Inside the gateway is a courtyard that measures 500×500 square metres. A long passage runs through the middle of the complex, with rooms on either side. The rooms are of different sizes, and were allotted to travellers according to their class and wealth.
Some of the rooms have more than one chamber, and were likely suites with attached kitchens and washing areas. There must have been many more restrooms, common kitchens and reception areas that have long since fallen to negligence and encroachment.
Since animals were the only means of transportation in those times, the sarai has stables for horses, camels and elephants that still line the walls inside both the gateways. There were provisions for livestock as well. Included in the complex are a number of wells.
To the centre-left of the complex, is the mausoleum of Amanat Khan. It is in the centre of the courtyard with steps on all sides. On the top of the mausoleum are three circular domes and three doors that lead inside. Each door is decorated with calligraphy and floral designs. Inside the mausoleum, there are inscriptions on the main wall.
However, the tomb of Amanat Khan has been lost with the passage of time and locals started using the monument as a mosque.
Recently, the Archaeological Survey of India (ASI) discovered many new 15 ft × 20 ft cells inside the gateways, while a security tower in a corner of the outer wall near Delhi Gate has also been excavated.
Outside the complex, a few steps from Lahori Gate, is a ruined baoli or step-well. Since it is outside the complex, it is believed that Amanat Khan built it specifically for the local people, who had no other access to a water source. As was common practice in those times, there is a watch tower just behind the baoli, meant to ensure the safety of the step-well and the sarai. It is in a pitiable state today.
Not far from Sarai Amanat Khan is a Kos Minar, or a medieval milestone, built of red brick and coated with plaster. Much like modern milestones, it was one of a series of markers on the original Grand Trunk Road, placed every 2 miles or 3.22 km from each other.

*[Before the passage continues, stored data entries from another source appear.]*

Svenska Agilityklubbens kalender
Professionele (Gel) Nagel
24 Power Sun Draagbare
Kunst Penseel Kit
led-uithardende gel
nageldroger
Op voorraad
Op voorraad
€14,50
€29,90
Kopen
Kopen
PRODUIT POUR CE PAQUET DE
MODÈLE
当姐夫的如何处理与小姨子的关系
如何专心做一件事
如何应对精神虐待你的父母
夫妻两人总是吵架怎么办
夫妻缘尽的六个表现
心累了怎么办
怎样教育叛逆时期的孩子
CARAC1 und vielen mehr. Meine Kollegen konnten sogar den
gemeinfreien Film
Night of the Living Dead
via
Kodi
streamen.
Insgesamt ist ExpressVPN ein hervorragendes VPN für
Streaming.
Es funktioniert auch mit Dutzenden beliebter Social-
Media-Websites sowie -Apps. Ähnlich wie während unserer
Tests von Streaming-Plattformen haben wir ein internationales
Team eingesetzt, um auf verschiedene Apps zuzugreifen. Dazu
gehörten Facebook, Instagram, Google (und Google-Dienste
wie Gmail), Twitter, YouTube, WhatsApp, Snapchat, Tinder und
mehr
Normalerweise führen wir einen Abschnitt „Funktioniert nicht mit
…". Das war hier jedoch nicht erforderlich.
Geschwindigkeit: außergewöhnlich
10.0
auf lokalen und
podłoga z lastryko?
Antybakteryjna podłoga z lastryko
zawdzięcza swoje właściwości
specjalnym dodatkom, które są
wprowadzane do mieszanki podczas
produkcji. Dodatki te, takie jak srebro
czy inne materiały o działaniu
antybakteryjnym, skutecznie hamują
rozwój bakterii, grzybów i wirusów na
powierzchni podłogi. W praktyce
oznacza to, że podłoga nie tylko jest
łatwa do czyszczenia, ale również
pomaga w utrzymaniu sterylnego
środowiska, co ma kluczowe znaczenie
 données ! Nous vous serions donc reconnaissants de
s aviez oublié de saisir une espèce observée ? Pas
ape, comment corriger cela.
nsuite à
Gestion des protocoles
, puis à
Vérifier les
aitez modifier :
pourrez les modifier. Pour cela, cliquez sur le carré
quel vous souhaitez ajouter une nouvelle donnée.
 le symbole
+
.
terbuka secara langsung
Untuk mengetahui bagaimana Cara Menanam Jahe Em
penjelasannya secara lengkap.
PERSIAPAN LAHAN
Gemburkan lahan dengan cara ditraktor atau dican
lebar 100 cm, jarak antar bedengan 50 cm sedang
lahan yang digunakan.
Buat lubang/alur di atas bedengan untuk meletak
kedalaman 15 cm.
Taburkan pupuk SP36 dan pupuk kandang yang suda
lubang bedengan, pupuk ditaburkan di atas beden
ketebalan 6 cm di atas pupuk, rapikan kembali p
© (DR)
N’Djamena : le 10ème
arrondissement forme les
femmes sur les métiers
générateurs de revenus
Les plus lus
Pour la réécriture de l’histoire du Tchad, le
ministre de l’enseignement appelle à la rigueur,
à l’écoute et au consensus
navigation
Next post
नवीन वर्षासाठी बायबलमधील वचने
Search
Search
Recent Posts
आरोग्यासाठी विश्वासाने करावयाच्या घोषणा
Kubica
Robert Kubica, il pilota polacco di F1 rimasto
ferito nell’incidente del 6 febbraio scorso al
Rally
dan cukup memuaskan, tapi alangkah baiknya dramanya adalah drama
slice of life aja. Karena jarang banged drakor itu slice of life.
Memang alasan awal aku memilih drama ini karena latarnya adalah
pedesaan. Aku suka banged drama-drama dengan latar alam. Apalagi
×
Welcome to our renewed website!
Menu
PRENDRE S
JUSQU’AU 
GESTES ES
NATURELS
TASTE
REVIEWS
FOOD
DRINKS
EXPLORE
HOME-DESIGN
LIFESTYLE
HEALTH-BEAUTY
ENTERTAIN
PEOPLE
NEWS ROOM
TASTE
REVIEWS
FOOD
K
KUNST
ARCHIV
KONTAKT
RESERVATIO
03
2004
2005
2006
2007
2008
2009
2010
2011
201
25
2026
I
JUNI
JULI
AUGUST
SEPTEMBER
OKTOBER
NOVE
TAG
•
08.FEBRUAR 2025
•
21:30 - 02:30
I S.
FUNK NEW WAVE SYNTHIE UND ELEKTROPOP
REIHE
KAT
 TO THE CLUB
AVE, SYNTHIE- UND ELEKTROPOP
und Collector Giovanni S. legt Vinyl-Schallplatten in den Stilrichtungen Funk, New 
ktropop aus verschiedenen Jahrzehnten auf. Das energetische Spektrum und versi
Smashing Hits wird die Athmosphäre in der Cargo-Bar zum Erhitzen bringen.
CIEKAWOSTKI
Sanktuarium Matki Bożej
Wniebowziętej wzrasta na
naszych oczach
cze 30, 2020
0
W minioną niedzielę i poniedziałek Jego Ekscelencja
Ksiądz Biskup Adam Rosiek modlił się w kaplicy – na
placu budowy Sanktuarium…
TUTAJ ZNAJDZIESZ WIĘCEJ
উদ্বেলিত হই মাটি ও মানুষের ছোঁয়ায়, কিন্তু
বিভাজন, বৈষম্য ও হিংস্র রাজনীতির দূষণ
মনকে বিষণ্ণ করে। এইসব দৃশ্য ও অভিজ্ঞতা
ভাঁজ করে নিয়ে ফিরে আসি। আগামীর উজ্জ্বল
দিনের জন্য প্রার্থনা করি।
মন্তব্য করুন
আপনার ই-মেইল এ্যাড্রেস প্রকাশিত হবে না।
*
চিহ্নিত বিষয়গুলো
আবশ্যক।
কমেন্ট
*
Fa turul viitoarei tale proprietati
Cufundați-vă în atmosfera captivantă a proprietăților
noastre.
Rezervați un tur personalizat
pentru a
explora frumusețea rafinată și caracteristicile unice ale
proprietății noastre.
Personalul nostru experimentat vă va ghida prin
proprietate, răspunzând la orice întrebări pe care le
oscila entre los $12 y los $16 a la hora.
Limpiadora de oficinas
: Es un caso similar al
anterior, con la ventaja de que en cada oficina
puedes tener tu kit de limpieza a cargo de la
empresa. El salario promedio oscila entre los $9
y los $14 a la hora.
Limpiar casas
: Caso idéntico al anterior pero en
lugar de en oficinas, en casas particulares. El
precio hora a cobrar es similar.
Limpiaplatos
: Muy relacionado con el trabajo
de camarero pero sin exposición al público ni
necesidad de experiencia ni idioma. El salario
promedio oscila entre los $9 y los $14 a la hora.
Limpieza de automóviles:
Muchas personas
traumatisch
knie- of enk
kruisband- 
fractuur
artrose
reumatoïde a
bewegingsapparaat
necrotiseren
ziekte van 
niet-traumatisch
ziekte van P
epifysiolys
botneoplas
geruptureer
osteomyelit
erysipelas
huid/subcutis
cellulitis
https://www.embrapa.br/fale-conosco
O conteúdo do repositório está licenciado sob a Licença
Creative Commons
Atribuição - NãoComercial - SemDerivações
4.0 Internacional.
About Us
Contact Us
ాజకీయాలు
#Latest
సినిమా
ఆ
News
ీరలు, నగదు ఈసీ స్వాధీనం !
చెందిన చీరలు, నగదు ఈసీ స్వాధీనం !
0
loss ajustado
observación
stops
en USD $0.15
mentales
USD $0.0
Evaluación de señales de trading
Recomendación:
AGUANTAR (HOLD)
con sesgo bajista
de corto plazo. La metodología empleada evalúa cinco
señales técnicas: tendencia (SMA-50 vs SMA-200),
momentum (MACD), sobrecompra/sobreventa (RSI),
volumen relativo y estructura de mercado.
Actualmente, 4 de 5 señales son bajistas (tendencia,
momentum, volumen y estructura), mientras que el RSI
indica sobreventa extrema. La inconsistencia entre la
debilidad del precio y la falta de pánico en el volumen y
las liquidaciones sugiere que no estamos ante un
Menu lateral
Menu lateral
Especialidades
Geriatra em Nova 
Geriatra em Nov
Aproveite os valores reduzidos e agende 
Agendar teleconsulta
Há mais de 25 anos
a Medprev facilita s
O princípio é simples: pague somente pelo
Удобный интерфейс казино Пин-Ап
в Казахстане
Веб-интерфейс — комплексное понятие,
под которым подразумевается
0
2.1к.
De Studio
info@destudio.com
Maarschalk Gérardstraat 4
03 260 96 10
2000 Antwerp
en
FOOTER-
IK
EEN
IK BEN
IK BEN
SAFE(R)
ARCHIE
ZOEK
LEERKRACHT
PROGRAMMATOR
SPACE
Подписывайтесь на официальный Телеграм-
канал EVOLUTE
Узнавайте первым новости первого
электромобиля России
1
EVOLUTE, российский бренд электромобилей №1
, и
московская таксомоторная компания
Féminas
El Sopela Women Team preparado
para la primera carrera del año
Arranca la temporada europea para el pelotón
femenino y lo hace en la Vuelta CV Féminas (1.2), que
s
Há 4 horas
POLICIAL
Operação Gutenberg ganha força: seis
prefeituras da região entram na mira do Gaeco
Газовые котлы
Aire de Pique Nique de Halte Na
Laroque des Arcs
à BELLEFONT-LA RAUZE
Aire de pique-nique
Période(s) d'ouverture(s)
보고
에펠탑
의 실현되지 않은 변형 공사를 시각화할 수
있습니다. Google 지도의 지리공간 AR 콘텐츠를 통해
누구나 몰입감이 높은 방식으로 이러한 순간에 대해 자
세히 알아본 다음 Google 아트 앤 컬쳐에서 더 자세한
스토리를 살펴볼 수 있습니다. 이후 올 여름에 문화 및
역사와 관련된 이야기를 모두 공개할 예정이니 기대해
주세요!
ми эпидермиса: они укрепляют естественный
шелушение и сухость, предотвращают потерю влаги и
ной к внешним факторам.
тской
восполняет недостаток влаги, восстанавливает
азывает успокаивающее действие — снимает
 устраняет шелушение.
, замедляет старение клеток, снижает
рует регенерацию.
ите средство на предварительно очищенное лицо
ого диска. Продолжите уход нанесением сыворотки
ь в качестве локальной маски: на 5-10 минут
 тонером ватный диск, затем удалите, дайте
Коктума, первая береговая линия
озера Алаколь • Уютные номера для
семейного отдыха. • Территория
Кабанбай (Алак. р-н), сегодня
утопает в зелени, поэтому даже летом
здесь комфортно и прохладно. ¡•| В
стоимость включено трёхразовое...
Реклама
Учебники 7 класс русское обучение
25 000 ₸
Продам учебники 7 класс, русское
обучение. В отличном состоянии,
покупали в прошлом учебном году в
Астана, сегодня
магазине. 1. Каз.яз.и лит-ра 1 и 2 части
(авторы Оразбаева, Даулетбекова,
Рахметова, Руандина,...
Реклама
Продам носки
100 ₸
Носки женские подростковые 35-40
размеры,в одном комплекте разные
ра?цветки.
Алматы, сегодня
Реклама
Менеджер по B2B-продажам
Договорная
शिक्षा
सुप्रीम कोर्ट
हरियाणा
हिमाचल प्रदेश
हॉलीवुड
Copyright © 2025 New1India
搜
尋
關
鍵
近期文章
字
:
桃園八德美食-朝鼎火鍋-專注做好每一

After the fall of the mighty Mughal Empire in the early 18th century, the Grand Trunk Road, once the lifeline of trade in India, lost its significance. Political disturbances arose in the region, and the power corridor shifted away from Kabul, Lahore and Agra. The sarais along this route fell into disuse, and by the onset of colonial rule, Sarai Amanat Khan was all but abandoned.
But not for long. This historic monument was soon encroached by locals. In no time, an entire settlement sprang up here, with both shops and homes resting check-by-jowl inside these once magnificent premises.
It is said that when communal tensions arose between Hindus and Muslims in the area in 1926, the residents divided the sarai into two parts and each community confined themselves to their respective quarters till Partition in 1947.
Today, the structure is in a sorry state. The shiny painted calligraphy on the stone, which is the main attraction of this medieval monument, is fading rapidly. Many of the cells that once sheltered wayfarers and other travellers were demolished by another wave of encroachers, who have also destroyed the delicate lattice work in the windows of the gateways and the mausoleum by filling it in with concrete.
Sarai Amanat Khan’s guests today are only tourists who make it this far off the beaten track, its melancholic story only deepening with neglect while the other, more famous monument to love has been immortalised till eternity.